Complete execution logs and generated results for the test split (50 takes, 10 iterations) are available at:
https://doi.org/10.5281/zenodo.17811722
The logs include:
- Complete console output from
--batch test --iterations 10execution - Generated procedures for all 50 takes (manual and auto object detection)
- Evaluation results with detailed scoring breakdowns
- Visualization charts and cross-analysis statistics
- Batch summary and aggregate results
Total processing: ~5000 minutes (~80 hours) with extensive GPT-5 API calls.

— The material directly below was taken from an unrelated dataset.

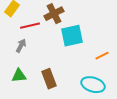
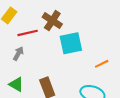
brown cross: (54, 14) -> (52, 21), turned -30
green triangle: (19, 76) -> (16, 84), turned 35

This allows researchers to review complete experimental results without re-running the entire pipeline, thereby saving computational resources and time; however, the log data must not be used for secondary purposes or for any use beyond result inspection.
output/
└── batch_YYYYMMDD_HHMMSS/
├── test/ (or dev/ or debug/)
│ └── scenario05_decoy0/
│ ├── iter_01/
│ │ ├── integrations/
│ │ │ ├── manual_object_detection_integrated_procedure.txt
│ │ │ └── auto_object_detection_integrated_procedure.txt
│ │ ├── evaluation/
│ │ │ ├── rubric_evaluation_results.json
│ │ │ ├── evaluation_bar_chart.json
│ │ │ ├── evaluation_bar_chart.png
│ │ │ └── evaluation_summary.txt
│ │ ├── prompts/
│ │ │ ├── auto_detection/
│ │ │ ├── manual_detection/
│ │ │ ├── integration_auto_object_detection_prompt.txt
│ │ │ ├── integration_auto_object_detection_response.txt
│ │ │ ├── integration_manual_object_detection_prompt.txt
│ │ │ └── integration_manual_object_detection_response.txt
│ │ ├── frames/
│ │ ├── reference_images/
│ │ └── segments/
│ └── aggregate/
│ ├── aggregate_results.json
│ ├── aggregate_summary.txt
│ ├── take_aggregate_rubric_deduction_breakdown.json
│ └── take_aggregate_rubric_deduction_breakdown.png
└── cross_analysis/
├── by_scenario_number/
├── by_decoy_number/
└── overall_comparison/
If you use this dataset or code in your research, please cite:
@misc{CREOLab2025,
title = {CREOLab: CREative tool use in Object-rich Laboratory},
author = {Goto, Shigeaki and Hasebe, Tatsuki},
year = {2025},
doi = {10.5281/zenodo.17811722},
url = {https://doi.org/10.5281/zenodo.17811722}
}Note on AI Assistance: A commercial coding assistant tool incorporating a code generation language model was used as an auxiliary aid during development (e.g., for code completion). The tool was used under a paid commercial license. The final implementation reflects human review and modifications.